▸ **TRY IT**:
Restate the listing below word for word.
........
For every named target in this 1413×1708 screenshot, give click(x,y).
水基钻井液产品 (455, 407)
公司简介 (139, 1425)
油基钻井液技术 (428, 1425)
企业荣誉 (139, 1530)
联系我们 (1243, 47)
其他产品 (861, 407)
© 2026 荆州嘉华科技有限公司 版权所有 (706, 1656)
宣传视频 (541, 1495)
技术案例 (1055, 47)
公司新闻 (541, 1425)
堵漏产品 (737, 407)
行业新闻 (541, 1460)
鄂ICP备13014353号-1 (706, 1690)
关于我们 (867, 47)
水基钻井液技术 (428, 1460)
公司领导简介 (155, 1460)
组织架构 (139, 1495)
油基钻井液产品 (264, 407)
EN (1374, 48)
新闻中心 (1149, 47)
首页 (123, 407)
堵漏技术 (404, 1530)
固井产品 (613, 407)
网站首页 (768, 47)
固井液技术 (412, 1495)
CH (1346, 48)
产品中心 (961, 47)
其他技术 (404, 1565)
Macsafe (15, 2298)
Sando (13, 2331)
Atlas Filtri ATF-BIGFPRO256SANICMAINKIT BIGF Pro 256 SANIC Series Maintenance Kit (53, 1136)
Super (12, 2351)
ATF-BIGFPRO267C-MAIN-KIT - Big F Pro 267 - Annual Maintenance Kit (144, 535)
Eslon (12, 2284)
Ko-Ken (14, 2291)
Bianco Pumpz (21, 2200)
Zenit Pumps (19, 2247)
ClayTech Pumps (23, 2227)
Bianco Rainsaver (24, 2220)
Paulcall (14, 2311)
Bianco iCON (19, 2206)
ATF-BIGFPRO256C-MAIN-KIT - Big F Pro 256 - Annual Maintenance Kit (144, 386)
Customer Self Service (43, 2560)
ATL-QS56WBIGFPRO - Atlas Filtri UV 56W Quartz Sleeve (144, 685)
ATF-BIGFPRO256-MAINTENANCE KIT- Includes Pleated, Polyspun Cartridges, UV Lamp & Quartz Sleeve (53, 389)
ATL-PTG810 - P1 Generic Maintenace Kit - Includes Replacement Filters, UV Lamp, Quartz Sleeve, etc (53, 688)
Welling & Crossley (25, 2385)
........
▸ **EXERCISE ANSWER**:
For every named target in this 1413×1708 screenshot, give click(x,y).
水基钻井液产品 (455, 407)
公司简介 (139, 1425)
油基钻井液技术 (428, 1425)
企业荣誉 (139, 1530)
联系我们 (1243, 47)
其他产品 (861, 407)
© 2026 荆州嘉华科技有限公司 版权所有 (706, 1656)
宣传视频 (541, 1495)
技术案例 (1055, 47)
公司新闻 (541, 1425)
堵漏产品 (737, 407)
行业新闻 (541, 1460)
鄂ICP备13014353号-1 (706, 1690)
关于我们 (867, 47)
水基钻井液技术 (428, 1460)
公司领导简介 (155, 1460)
组织架构 (139, 1495)
油基钻井液产品 (264, 407)
EN (1374, 48)
新闻中心 (1149, 47)
首页 (123, 407)
堵漏技术 (404, 1530)
固井产品 (613, 407)
网站首页 (768, 47)
固井液技术 (412, 1495)
CH (1346, 48)
产品中心 (961, 47)
其他技术 (404, 1565)
Macsafe (15, 2298)
Sando (13, 2331)
Atlas Filtri ATF-BIGFPRO256SANICMAINKIT BIGF Pro 256 SANIC Series Maintenance Kit (53, 1136)
Super (12, 2351)
ATF-BIGFPRO267C-MAIN-KIT - Big F Pro 267 - Annual Maintenance Kit (144, 535)
Eslon (12, 2284)
Ko-Ken (14, 2291)
Bianco Pumpz (21, 2200)
Zenit Pumps (19, 2247)
ClayTech Pumps (23, 2227)
Bianco Rainsaver (24, 2220)
Paulcall (14, 2311)
Bianco iCON (19, 2206)
ATF-BIGFPRO256C-MAIN-KIT - Big F Pro 256 - Annual Maintenance Kit (144, 386)
Customer Self Service (43, 2560)
ATL-QS56WBIGFPRO - Atlas Filtri UV 56W Quartz Sleeve (144, 685)
ATF-BIGFPRO256-MAINTENANCE KIT- Includes Pleated, Polyspun Cartridges, UV Lamp & Quartz Sleeve (53, 389)
ATL-PTG810 - P1 Generic Maintenace Kit - Includes Replacement Filters, UV Lamp, Quartz Sleeve, etc (53, 688)
Welling & Crossley (25, 2385)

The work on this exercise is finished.